Make Ansible retrieve the sudo password from my password manager. For a long time, I was wondering how to solve this issue. Ansible is my main tool to manage my own servers. All the infrastructure of the Services FACiLes project I contribute to (a future CHATONS is built with Ansible automation in mind, and even at my previous work, Ansible is used on a daily basis.
A thing that really annoyed me was that each time I run a playbook, I have to give Ansible my sudo password. Besides that, Ansible prompts for the password at an early stage of execution, even before trying to include all files or running a syntax check on them. Thus it isn't uncommon that Ansible fails immediately after because of a mistake I made in a playbook, and I have fix it, rerun the command, reenter my password… and so on. Which is very frustrated.
I know some workarounds exist to avoid dealing with the interactive sudo
password prompt: allowing Ansible to be executed without password on the servers (almost
equivalent to allowing any command to be executed without password…, which is
not an acceptable answer), storing your password into ansible_sudo_pass
variable in a cleartext file somewhere (yes you can encrypt it with
ansible-vault
but then you have to give the vault password each time you run
your playbook), trying to mess with except
…
The simple and elegant way of doing it for me would be that Ansible gets the password from an agent,
like gpg-agent
, or execute an arbitrary command to get it.

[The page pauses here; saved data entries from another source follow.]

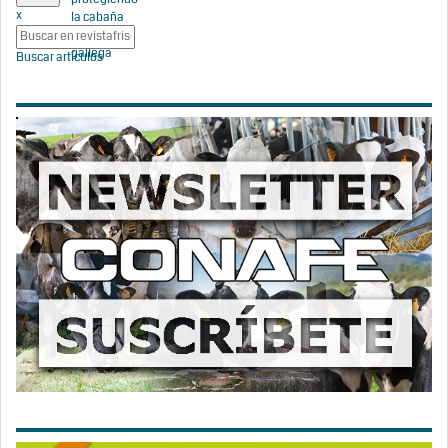
x
la cabaña
bovina
gallega
Buscar artículos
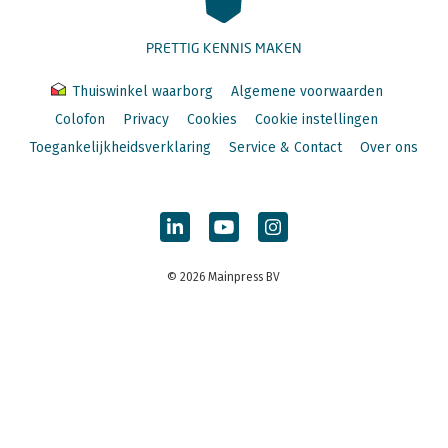
PRETTIG KENNIS MAKEN
Thuiswinkel waarborg
Algemene voorwaarden
Colofon
Privacy
Cookies
Cookie instellingen
Toegankelijkheidsverklaring
Service & Contact
Over ons
© 2026 Mainpress BV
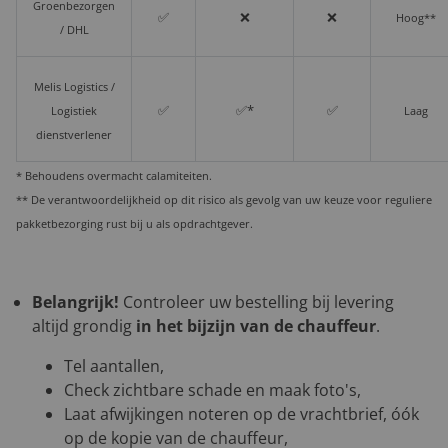
Groenbezorgen
✅
❌
❌
Hoog**
/ DHL
Melis Logistics /
✅
✅*
✅
Logistiek
Laag
dienstverlener
* Behoudens overmacht calamiteiten.
** De verantwoordelijkheid op dit risico als gevolg van uw keuze voor reguliere
pakketbezorging rust bij u als opdrachtgever.
Belangrijk!
Controleer uw bestelling bij levering
altijd grondig
in het bijzijn van de chauffeur
.
Tel aantallen,
Check zichtbare schade en maak foto's,
Laat afwijkingen noteren op de vrachtbrief, óók
op de kopie van de chauffeur,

After a lot of research and experimentation, I found a pretty nice and clever
solution on Stackoverflow (far at the
bottom, it should be upvoted more than that IMHO). The idea is to combine --extra-var
ansible option (to which a file descriptor can be passed, while prefixing it with
@
) and <()
bash operator to convert a command's stdout to a file virtual
file descriptor. We end up with the following command:
$ ansible-playbook -e@<(echo "ansible_sudo_pass: $(pass Sysadmin/xxxx)") playbook.yml
This way my sudo password is retrieved from my pass
's password manager (which uses
gpg-agent) and I'm not bothered anymore with Ansible's interactive prompt \o/.
The only drawback is that I didn't find a way to set this into the ansible.cfg or somewhere else, except writing a bash alias or a small wrapper.